First, the news of Delphi.
The Pension Benefit Guaranty Corp. agreed to take on $6.2 billion in pension liabilities from bankrupt auto supplier Delphi Corp., putting in place a key piece in the bailout of the car industry but renewing pressure on a government agency facing huge burdens as more companies fail.How does this impact Sears? From Lampert's March 06 Letter. (Read the bold if you are in a hurry)
The pension rescue is the PBGC's second-largest ever, ranked by dollars, after that of United Airlines in 2005, which totaled $7.5 billion. As a result, the government will take over payments for 70,000 workers and retirees that Delphi says it can't afford under its restructuring plan.
I thought it would be useful to share my thoughts on the status of Sears Holdings’ pension plan funding and more generally on the pension plan issues that the American economy is now confronting.
Sears Holdings has a very significant pension plan obligation. The Company’s current estimated U.S. pension liability – which includes both the Kmart Employee Pension Plan and the Sears Pension Plan – is roughly $6.1 billion (applying a 5.5% discount rate) and the combined pension assets are about $4.3 billion, which leaves a pre-tax shortfall of about $1.8 billion. While $1.8 billion is certainly a large number, there are three points I want to make about it:
§ First, the estimated pension liability (of Sears Holdings or of any company) is very sensitive to interest rates. A pension is a promise to pay benefits in the future. To estimate (in today’s dollars) what that promise represents, these projected future benefits are discounted back to today’s dollars using current interest rates. The lower the interest rate, the higher the estimated pension liability – and with interest rates currently near historic lows, the estimated pension liability for all companies is relatively high. If interest rates rise in the future, however, estimated pension liabilities will decline: in Sears Holdings’ case, we expect that a one-percentage-point increase in interest rates would reduce our plan’s liability and funding shortfall by approximately $750 million.
§ Second, Sears Holdings has the financial capacity to meet this pension obligation (as one can see based on our current cash position). Further, we are very focused on appropriately managing this liability to meet our obligations over time by conservatively managing the asset portfolio, and not using the portfolio or assumptions related to it to improve earnings, to chase better investment performance, or to do anything else that is disconnected from the goal of meeting the pension obligation.
§ Third, and most importantly, Sears Holdings is committed to honoring this obligation and has demonstrated that commitment. In bankruptcy, for example, Kmart could have attempted to “walk away” from its pension obligation like some other companies have. But it did not, instead opting to honor its obligation to associates and retirees. Over the past three years, moreover, Sears and Kmart have contributed $1.4 billion to their pension plans.
Because a pension is by its nature a long-term obligation, Sears Holdings’ intention is to fund our pension obligations in a measured, disciplined manner, much like the way most people pay for their homes through mortgages. Recent events, however, have complicated matters. As you know, a number of companies have defaulted on their pension plan obligations, and this has prompted two significant legislative changes.

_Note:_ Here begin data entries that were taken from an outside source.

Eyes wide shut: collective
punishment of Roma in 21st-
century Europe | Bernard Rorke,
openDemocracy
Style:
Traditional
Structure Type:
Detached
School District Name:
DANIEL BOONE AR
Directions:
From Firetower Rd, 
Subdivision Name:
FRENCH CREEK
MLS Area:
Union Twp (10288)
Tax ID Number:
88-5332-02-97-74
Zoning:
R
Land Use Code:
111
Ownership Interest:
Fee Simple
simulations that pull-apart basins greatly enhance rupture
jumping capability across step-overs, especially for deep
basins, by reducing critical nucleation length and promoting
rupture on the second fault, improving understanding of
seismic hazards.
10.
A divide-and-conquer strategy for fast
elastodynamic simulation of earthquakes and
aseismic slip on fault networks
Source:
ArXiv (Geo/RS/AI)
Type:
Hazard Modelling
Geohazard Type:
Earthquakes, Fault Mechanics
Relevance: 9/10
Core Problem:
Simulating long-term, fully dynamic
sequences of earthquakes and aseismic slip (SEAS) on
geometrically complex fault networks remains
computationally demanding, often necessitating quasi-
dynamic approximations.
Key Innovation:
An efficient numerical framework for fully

First, the premiums assessed by the Pension Benefit Guaranty Corporation (PBGC), which is in essence a government-mandated pension plan insurance program, are increasing. Second, pension funding relief rules, which were enacted because interest rates were at historic lows and would have threatened the liquidity of many companies, were allowed to expire.
The net result of these changes is a significant increase in pension costs for those companies – like Sears Holdings – that have pension plans. The annual PBGC premiums Sears Holdings pays will increase by nearly 60 percent, and we, like many other companies, will be required to increase our pension contribution by hundreds of millions of dollars over the next few years. And we still don’t know where the costs caused by legislative changes will ultimately end: a number of measures are pending in Congress and each would have onerous consequences to companies with defined benefit plans.

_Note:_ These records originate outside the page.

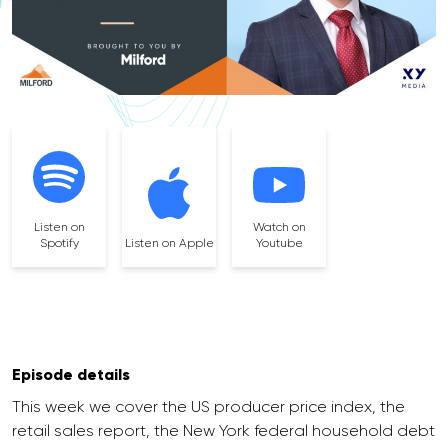
Listen on
Watch on
Spotify
Listen on Apple
Youtube
Episode details
This week we cover the US producer price index, the
retail sales report, the New York federal household debt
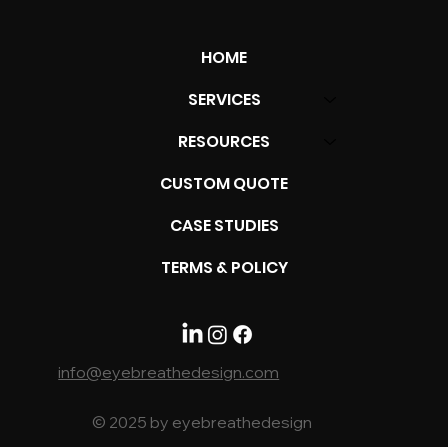
HOME
SERVICES
RESOURCES
Top 10 Google Profile Mistakes to
CUSTOM QUOTE
Avoid for Better Online Presence
CASE STUDIES
TERMS & POLICY
info@eyebreathedesign.com
© 2025 by eyebreathedesign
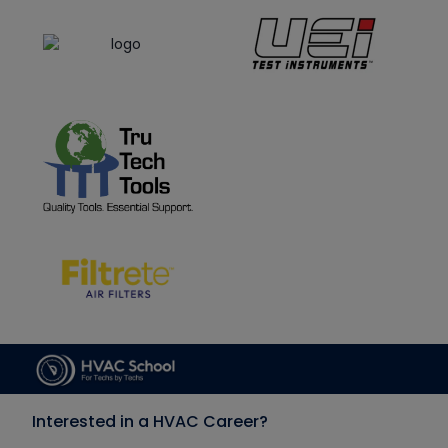
Interested in a HVAC Career?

There are at least three problems with the recent wave of pension reform efforts. First, while the desire to ensure that retirees are protected if their former employer defaults on its obligations is an admirable and characteristically American one, the system for funding that pension insurance is outdated. Under the current system, the costs of providing that PBGC insurance are borne only by a subset of American businesses, namely those that offer (or have in the past offered) defined-benefit plans. This may have seemed sensible in an era when offering a defined-benefit plan was the norm for American businesses, but given the tendency in recent decades of employers to avoid the liabilities and regulations associated with defined-benefit plans, this system results in the burden of pension insurance being placed entirely on older companies, like Sears and Kmart, and not on more recently established companies. We are not against new competition; in fact, we welcome new competition as a way to force us to be more relevant to our customers. We believe, however, that if policymakers are going to attempt to redress the broad, structural problem of pension plan default in a way that burdens older American businesses and favors newer firms, then that policy decision (and its consequences to the American business landscape) should be made explicit and fully debated.
Second, even among companies with pension obligations, the PBGC premium increases are applied across-the-board, without regard to whether a company’s pension plan funding is manageable or precarious. Accordingly, a company like Sears Holdings, with a large market capitalization and significant cash flow relative to its pension liability, is being forced to “bail out” other companies that (for whatever combination of reasons) have not been as successful managing their pension obligations. This is very different from a traditional insurance program, in which premiums are adjusted for risk and a company is rewarded for good behavior. (Some have proposed that premiums should relate to a company’s credit rating, but if that is to be the measure then there also needs to be a more fair and consistent evaluation by the credit rating agencies of Sears Holdings’ strong cash flow and credit statistics, as I mentioned above.)
Third, pension regulations today do not allow companies to recapture assets from plans that are (or become) overfunded. Under current law, if a company’s pension plan becomes overfunded, i.e., if the plan’s current assets exceed the present value of the future obligations, then additional contributions by an employer are not tax-deductible and are not capable of being recouped by the company. Instead, those assets become trapped. This creates a powerful disincentive that discourages employers from fully funding or over-funding their pension plans. This surely is an unintended result and is ripe for a legislative solution. Because of this trapped-asset risk, the sensitivity of the obligation to interest rates, and the long-term nature of the obligation, we believe that pensions should be funded in a measured, disciplined manner.
The net result of the current system, with its shortcomings, is that a company like Sears, which has been a responsible steward of its pension plan, is being burdened with a 60% increase in PBGC premiums, not in order to address any risk associated with Sears, but rather to make up for the difficulties of other companies. Meanwhile, our competitors that do not offer defined-benefit plans do not share this burden, even though the problem is a broad and structural one.
Pension funding is one of the most important, complex, and vexing issues facing American workers and businesses today. At Sears Holdings, we understand and believe that a company should manage its pension plan and fund its pension obligations in a way that provides a high degree of certainty that the obligations will be met. We also understand that the pension system in America, including the funding of the PBGC, needs to be fixed. But imposing additional costs on long-established firms, like Sears and Kmart – especially on those that have acted responsibly in managing their pension obligations – while allowing a competitive advantage to companies that have not been around long enough to have provided defined benefit plans or that have not managed their plans well, is a controversial way to address this problem. Before policymakers decide the best way to address this problem, the issues, the potential solutions, and the consequences for American business should be debated fully, frankly, and fairly.